November 19, 2001|BENEDICT CAREY

When it comes to health information, the Web shortchanges some of its most devoted and fluent users--teenagers. There are plenty of chat rooms for older kids, and there are good sites for parents of teenagers. But attempts to engage middle-and high-schoolers on urgent health issues such as birth control, violence and drug use often fall short. Some sites discuss teen problems in the abstract, with statistics; others approach self-parody in their attempt to "speak their language." Here are a couple of resources to help older kids find straight talk about health concerns.

World College Health

http://www.worldcollegehealth.org

Though established as a resource for college students, this site is just as relevant for many middle-and high-school students. Most essays and features are written by experts, and they hit all the bases--body image, depression, sex and sexually transmitted diseases, fitness, grief, learning disabilities, even penis enlargement. The site's strength is in the variety of approaches to each topic. Information on STDs, for example, includes an explanatory discussion of the specific diseases, with details on transmission risk and symptoms, and an anonymous essay by a Cornell student titled "How Dramamine Saved Me From an STD." The mental health section includes book excerpts, as well as a discussion of the biology behind depression. The site is incomplete in some areas--the fitness area was "under construction," and links to more in-depth Web sites are scarce--but it's readable, interesting and authoritative without being tedious.

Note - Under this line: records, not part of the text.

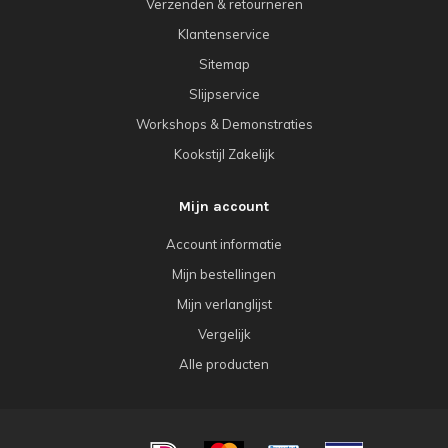
Verzenden & retourneren
Klantenservice
Sitemap
Slijpservice
Workshops & Demonstraties
Kookstijl Zakelijk
Mijn account
Account informatie
Mijn bestellingen
Mijn verlanglijst
Vergelijk
Alle producten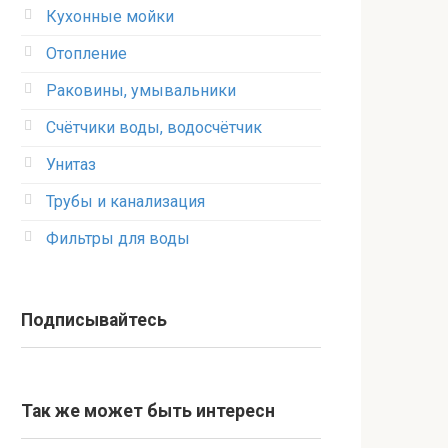
Кухонные мойки
Отопление
Раковины, умывальники
Счётчики воды, водосчётчик
Унитаз
Трубы и канализация
Фильтры для воды
Подписывайтесь
Так же может быть интересн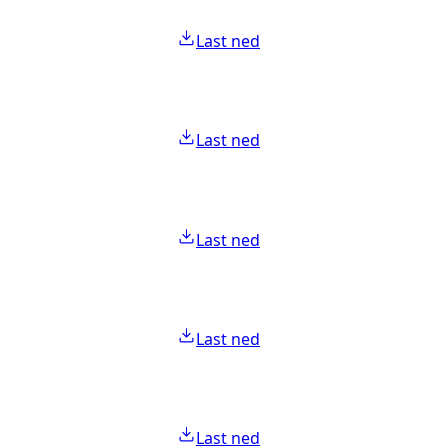
Last ned
Last ned
Last ned
Last ned
Last ned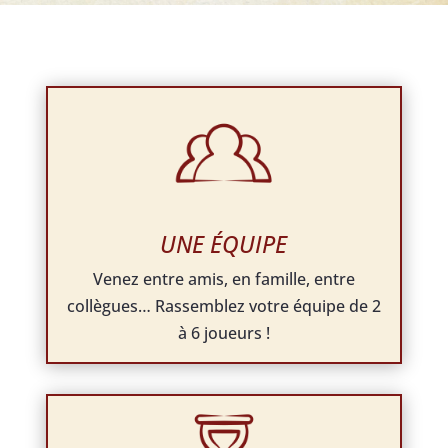
UNE ÉQUIPE
Venez entre amis, en famille, entre
collègues… Rassemblez votre équipe de 2
à 6 joueurs !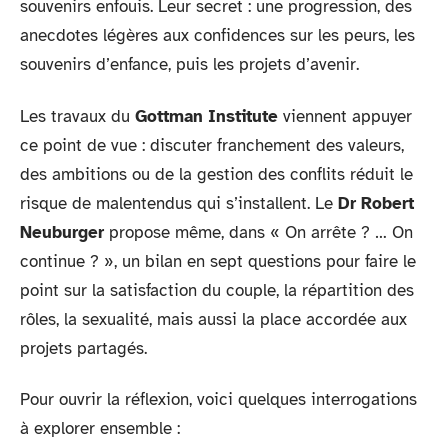
souvenirs enfouis. Leur secret : une progression, des
anecdotes légères aux confidences sur les peurs, les
souvenirs d’enfance, puis les projets d’avenir.
Les travaux du
Gottman Institute
viennent appuyer
ce point de vue : discuter franchement des valeurs,
des ambitions ou de la gestion des conflits réduit le
risque de malentendus qui s’installent. Le
Dr Robert
Neuburger
propose même, dans « On arrête ? … On
continue ? », un bilan en sept questions pour faire le
point sur la satisfaction du couple, la répartition des
rôles, la sexualité, mais aussi la place accordée aux
projets partagés.
Pour ouvrir la réflexion, voici quelques interrogations
à explorer ensemble :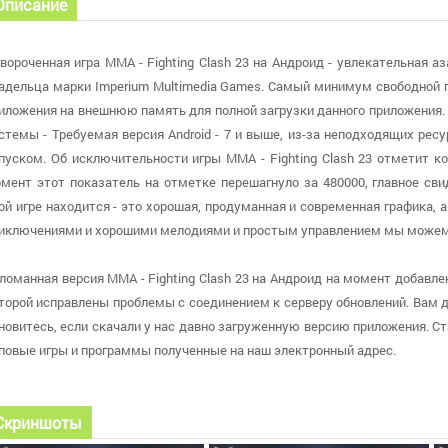
Описание
вороченная игра MMA - Fighting Clash 23 на Андроид - увлекательная а
адельца марки Imperium Multimedia Games. Самый минимум свободной 
иложения на внешнюю память для полной загрузки данного приложения. 
стемы - Требуемая версия Android - 7 и выше, из-за неподходящих ре
пуском. Об исключительности игры MMA - Fighting Clash 23 отметит к
мент этот показатель на отметке перешагнуло за 480000, главное сви
ой игре находится - это хорошая, продуманная и современная графика,
иключениями и хорошими мелодиями и простым управлением мы можем 
ломанная версия MMA - Fighting Clash 23 на Андроид на момент добавле
торой исправлены проблемы с соединением к серверу обновлений. Вам дос
новитесь, если скачали у нас давно загруженную версию приложения. С
повые игры и программы полученные на наш электронный адрес.
Скриншоты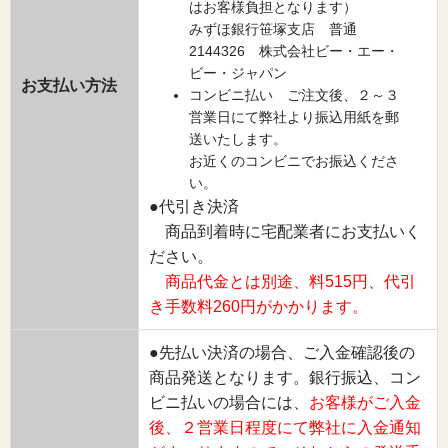
はお客様負担となります）
みずほ銀行笹塚支店 普通
2144326 株式会社ビー・エー・
ビー・ジャパン
お支払い方法
コンビニ払い ご注文後、２～３
営業日にて弊社より振込用紙を郵
送いたします。
お近くのコンビニでお振込くださ
い。
●代引き決済
商品到着時に宅配業者にお支払いく
ださい。
商品代金とは別途、料515円、代引
き手数料260円がかかります。
●先払い決済の場合、ご入金確認後の
商品発送となります。銀行振込、コン
ビニ払いの場合には、
お客様がご入金
後、２営業日程度にて弊社に入金通知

Adolescent Directory On-Line

http://education.indiana.edu/cas/adol/adol.html

Compiled by the Center for Adolescent Studies at Indiana University, this is a directory of teen health links that address everything from obesity to pregnancy to parents' divorce. Teen health information is scattered over the Web and often elusive--sites surface and disappear often--which is what makes the Indiana pages valuable. Under the category of sexuality, for instance, the directory includes not only a link to Planned Parenthood but to sites such as Puberty 101, the Safe Sex Page, and the Health Oakland Teens Project. The pages on conflict and violence include a half-dozen links on gangs, preventing violence and working through conflict in school. The site is not completely up to date--some of its links are to pages that no longer exist--but in the absence of a comprehensive library for teen health issues, it's a handy guide.